● **Task directions**
Scan the data for "nieuwe" and copy the lines it appears in.

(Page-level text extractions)
=== Begin Enclosure ===
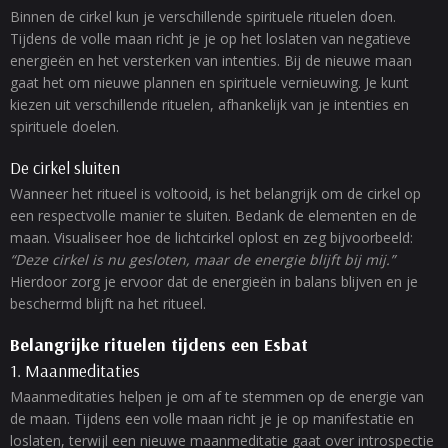
Binnen de cirkel kun je verschillende spirituele rituelen doen.
Tijdens de volle maan richt je je op het loslaten van negatieve
energieën en het versterken van intenties. Bij de nieuwe maan
gaat het om nieuwe plannen en spirituele vernieuwing. Je kunt
kiezen uit verschillende rituelen, afhankelijk van je intenties en
spirituele doelen.
De cirkel sluiten
Wanneer het ritueel is voltooid, is het belangrijk om de cirkel op
een respectvolle manier te sluiten. Bedank de elementen en de
maan. Visualiseer hoe de lichtcirkel oplost en zeg bijvoorbeeld:
“Deze cirkel is nu gesloten, maar de energie blijft bij mij.”
Hierdoor zorg je ervoor dat de energieën in balans blijven en je
beschermd blijft na het ritueel.
Belangrijke rituelen tijdens een Esbat
1. Maanmeditaties
Maanmeditaties helpen je om af te stemmen op de energie van
de maan. Tijdens een volle maan richt je je op manifestatie en
loslaten, terwijl een nieuwe maanmeditatie gaat over introspectie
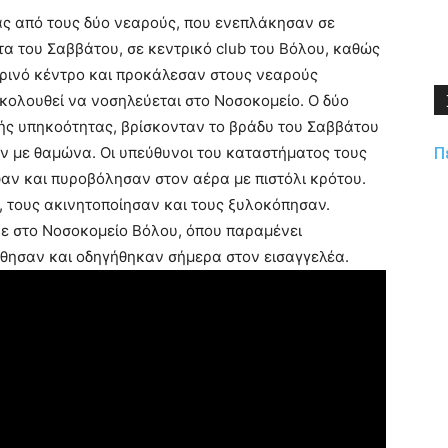
ας από τους δύο νεαρούς, που ενεπλάκησαν σε
τα του Σαββάτου, σε κεντρικό club του Βόλου, καθώς
τερινό κέντρο και προκάλεσαν στους νεαρούς
κολουθεί να νοσηλεύεται στο Νοσοκομείο. Ο δύο
ής υπηκοότητας, βρίσκονταν το βράδυ του Σαββάτου
Π
αν με θαμώνα. Οι υπεύθυνοι του καταστήματος τους
αν και πυροβόλησαν στον αέρα με πιστόλι κρότου.
 τους ακινητοποίησαν και τους ξυλοκόπησαν.
ε στο Νοσοκομείο Βόλου, όπου παραμένει
θησαν και οδηγήθηκαν σήμερα στον εισαγγελέα.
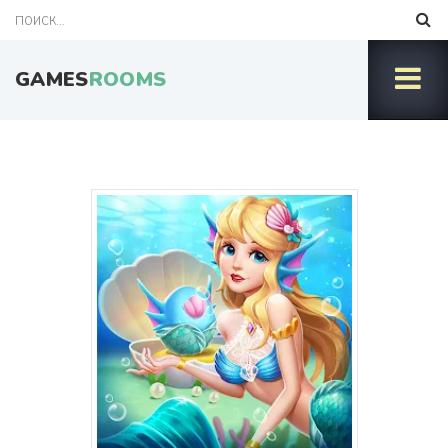
GAMES
ROOMS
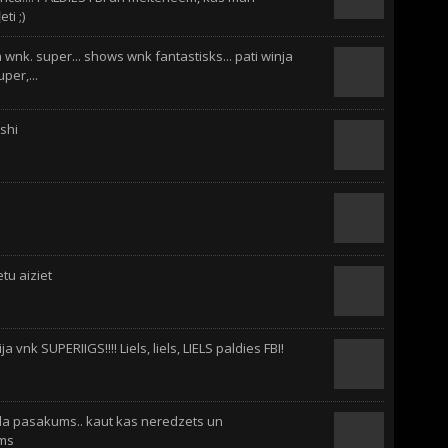
ti ;)
a wnk. super... shows wnk fantastisks... pati winja
uper,...
rshi
etu aiziet
ja vnk SUPERIIGS!!!! Liels, liels, LIELS paldies FBI!
da pasakums.. kaut kas neredzets un
ams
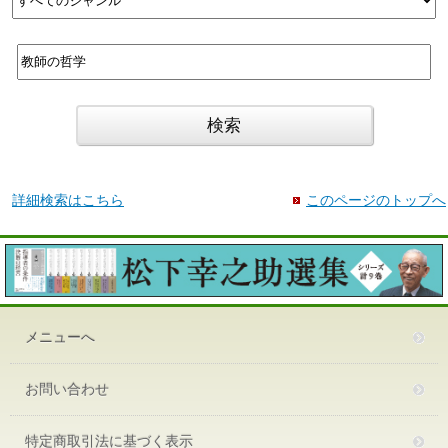
詳細検索はこちら
このページのトップへ
メニューへ
お問い合わせ
特定商取引法に基づく表示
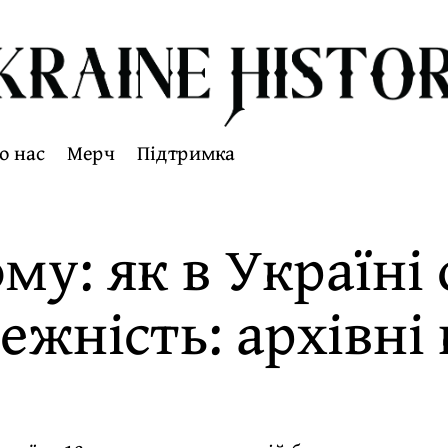
о нас
Мерч
Підтримка
ому: як в Україні
ежність: архівні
=== End Enclosure ===
● **Exercise answer**
energieën en het versterken van intenties. Bij de nieuwe maan
gaat het om nieuwe plannen en spirituele vernieuwing. Je kunt
loslaten, terwijl een nieuwe maanmeditatie gaat over introspectie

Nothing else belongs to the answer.